Budgeted by the Prussian royalty and directed by the Egyptologist Richard Lepsius, the Prussian expedition to the Nile between 1842 and1845 had a considerable impact on the reception and perception of Ancient Egypt in Berlin, Germany, and Europe. This expedition is documented not only by Lepsius’ publications – first and foremost the 12 volumes of plates under the title Denkmäler aus Aegypten und Aethiopien (Berlin 1849-1859), but also by comprehensive inventories of Egyptian objects, scientific materials, and archive records kept by the Berlin Egyptian Museum and the Berlin Academy. The amount, diversity, and polyphony of documentary sources makes this expedition an exemplary case for our knowledge of the organization and accomplishment of big scientific enterprises in the mid-19th century.
Among the materials of the expedition there are more than 1700 drawings – an enormous but hitherto inaccessible treasure of artistic and scientific expressiveness. It is owed to the work of five draftsmen and two architects who accompanied the expedition. Notwithstanding their strife for objectiveness, their drawings bear evidence of individual perceptions of Egypt under the aesthetic and epistemological constraints of the time. In turn, being the source for the monumental publication of plates, these drawings themselves shaped societal perceptions of 19th- and 20th-century Europe about Egypt.

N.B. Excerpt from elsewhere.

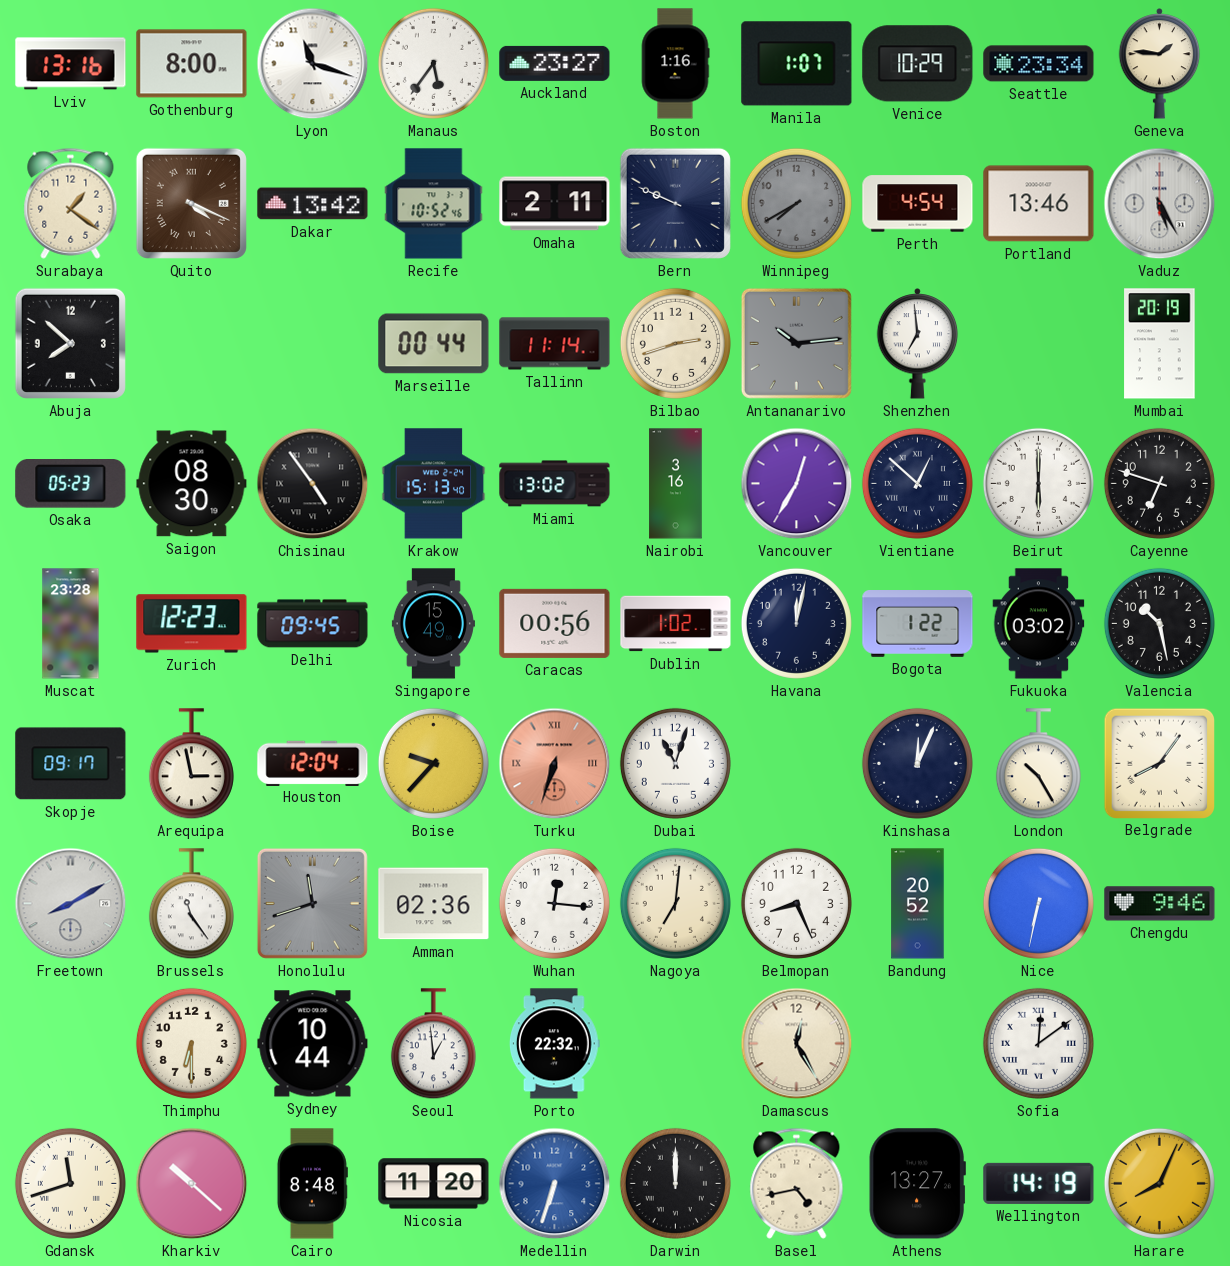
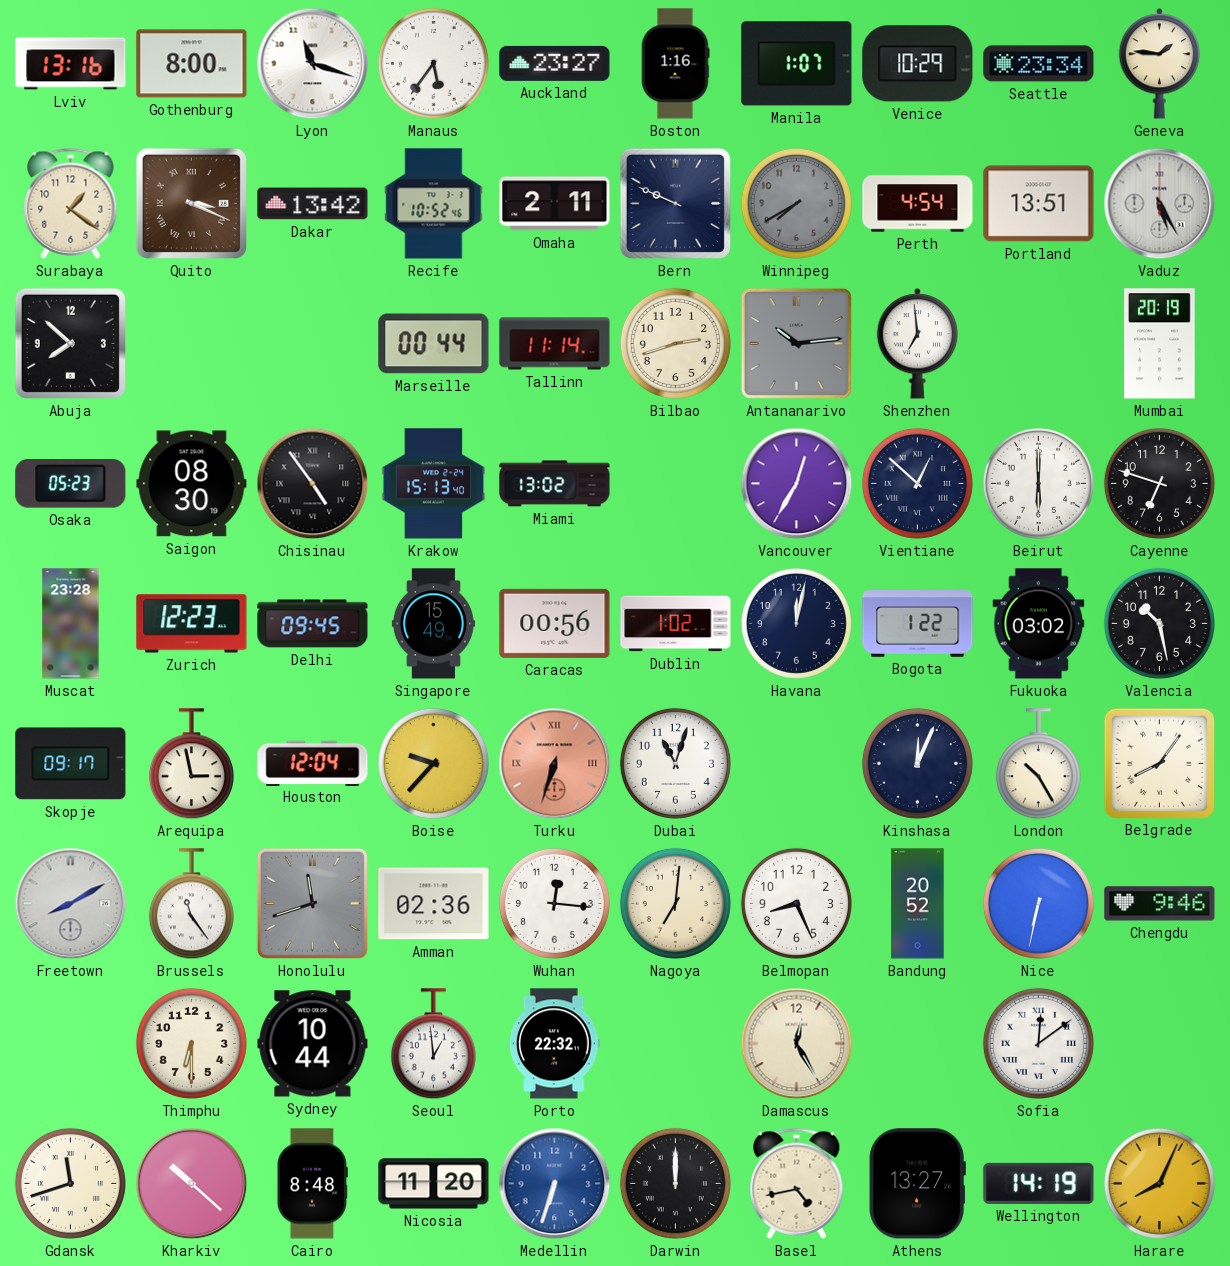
Quito: 4:19 -> 3:19
Portland: 13:46 -> 13:51
Nairobi: 3:16 -> none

The Einstein project, affiliated to four Berlin institutions – the Egyptian Museum, Berlin-Brandenburg Academy of Sciences, Freie Universität and Technische Universität, aimed at the digitization and interdisciplinary exploitation of this treasure of drawings. All items were digitized in high-resolution image data. These data were annotated and scientifically processed under two perspectives: At the one hand, the entire body of drawings was annotated with Egyptological information and object metadata. On the other hand, a chosen selection of more than 100 drawings were art-historically described and annotated with comparative material. They were thus classified according to patterns of imagination of the spatially and culturally distant world of Ancient (and contemporary) Egypt under the epistemological horizon, and in media formats of 19th-century Europe.
Last, but not least, all objects which the expedition had removed from their in-situ contexts (the Egyptian architectural and landscape contexts “virtualized”, as it were, by the drawings) and brought to the Berlin Egyptian Museum were submitted to a detailed and extensive stocktaking. Further ore, an architectural research agenda focusing on the architectural drawings of the expedition’s architect Georg Erbkam and a print edition of his diaries was started during the project period. The project work has laid foundation for the planned compilation, digital integration, interlinking, and freely accessible publication of all objects, materials and archive records relating to the Prussian expedition to Egypt and Nubia under the roof of an online portal whose continuous expansion shall be achieved through future projects. A special exhibition under the title “Adventures on the Nile. Prussia and Egyptology, 1842 – 1845” will be shown from 2 September2022 until 7 March 2023 in the New Museum, marking an end point of the project, and conveying its scientific achievements to the public.